A maioria das condições semelhantes à pneumonia reserva o pior de seus danos para as populações mais velhas, mas a SRAG podia perfurar o pulmão de um jovem adulto tanto quanto o de uma pessoa idosa; a idade média das vítimas da SRAG girava em torno de 40. A MERS, por outro lado, em sua maioria, era grave em pacientes acima de 50 anos de idade e, geralmente, em pessoas com condições pré-existentes.

“Não está claro se esse vírus [Wuhan] simplesmente desaparecerá ou evoluirá para algo mais patogênico”, diz Lipkin. “Ainda não temos evidências de supertransmissores e esperamos nunca ter. Mas também não sabemos quanto tempo esse novo coronavírus sobrevive em superfícies ou por quanto tempo as pessoas continuarão a transmitir o vírus após serem infectadas.”

A princípio, as autoridades alegaram que todos os coronavírus Wuhan envolviam eventos cruzados com animais, mas agora a doença parece estar sendo transmitida de pessoa para pessoa. Na segunda-feira, autoridades chinesas confirmaram que 14 profissionais de saúde haviam contraído o vírus, e o paciente em Washington informou que havia passado por Wuhan durante a sua viagem.

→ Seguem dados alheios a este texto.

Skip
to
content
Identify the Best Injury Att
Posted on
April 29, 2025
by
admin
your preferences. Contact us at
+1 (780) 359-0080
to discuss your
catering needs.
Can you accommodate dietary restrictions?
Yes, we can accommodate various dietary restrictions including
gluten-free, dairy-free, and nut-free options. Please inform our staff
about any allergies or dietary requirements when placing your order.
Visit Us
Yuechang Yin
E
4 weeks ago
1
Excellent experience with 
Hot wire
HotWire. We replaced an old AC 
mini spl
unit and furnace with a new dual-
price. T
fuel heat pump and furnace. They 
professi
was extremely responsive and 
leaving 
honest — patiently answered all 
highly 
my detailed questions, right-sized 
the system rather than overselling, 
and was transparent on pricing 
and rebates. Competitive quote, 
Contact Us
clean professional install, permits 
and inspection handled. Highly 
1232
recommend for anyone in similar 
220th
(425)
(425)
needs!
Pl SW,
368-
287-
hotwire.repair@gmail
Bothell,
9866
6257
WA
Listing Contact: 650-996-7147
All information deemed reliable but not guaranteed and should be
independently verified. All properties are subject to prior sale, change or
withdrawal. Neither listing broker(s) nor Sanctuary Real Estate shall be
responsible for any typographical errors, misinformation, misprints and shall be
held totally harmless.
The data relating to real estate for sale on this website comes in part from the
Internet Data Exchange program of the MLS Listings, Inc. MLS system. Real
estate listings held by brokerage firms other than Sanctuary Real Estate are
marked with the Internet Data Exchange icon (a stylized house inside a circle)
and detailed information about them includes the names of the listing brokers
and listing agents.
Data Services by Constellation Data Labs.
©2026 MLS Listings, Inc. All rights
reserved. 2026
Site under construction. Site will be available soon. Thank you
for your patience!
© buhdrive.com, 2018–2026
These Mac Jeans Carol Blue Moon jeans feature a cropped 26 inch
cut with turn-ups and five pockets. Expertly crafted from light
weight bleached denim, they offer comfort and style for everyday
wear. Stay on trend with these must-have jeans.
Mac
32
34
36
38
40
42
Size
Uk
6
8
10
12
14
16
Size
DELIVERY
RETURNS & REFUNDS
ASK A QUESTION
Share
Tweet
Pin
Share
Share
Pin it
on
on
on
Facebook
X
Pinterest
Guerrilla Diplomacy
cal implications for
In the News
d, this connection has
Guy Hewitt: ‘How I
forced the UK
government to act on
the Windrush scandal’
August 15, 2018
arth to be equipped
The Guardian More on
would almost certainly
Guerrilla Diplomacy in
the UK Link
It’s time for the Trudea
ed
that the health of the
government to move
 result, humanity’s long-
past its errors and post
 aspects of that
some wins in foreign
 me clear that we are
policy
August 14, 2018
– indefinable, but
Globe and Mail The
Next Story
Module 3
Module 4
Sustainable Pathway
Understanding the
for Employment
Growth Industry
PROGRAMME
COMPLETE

Como o coronavírus Wuhan chegou até os humanos também continuará sendo um mistério até a China divulgar mais informações sobre o que o mercado de frutos do mar, que agora ganhou uma reputação infame, escondia. As autoridades fecharam e impediram o acesso ao mercado no dia de Ano Novo. Mas pistas no local podem ajudar os investigadores a identificar quais animais podem portar e disseminar o vírus na China e no exterior.

O surto de Wuhan também levanta uma questão: se o comércio de animais silvestres precisa de mais fiscalização ou se deve ser fechado para sempre.

“Uma intervenção, que é bastante simples, seria simplesmente reduzir o comércio de animais silvestres e acabar com todos os mercados que comercializam esses animais”, diz Olival. “Reduzir o comércio de animais silvestres tem um efeito duplamente positivo: protege as espécies que são removidas da natureza e diminui a propagação de novos vírus.”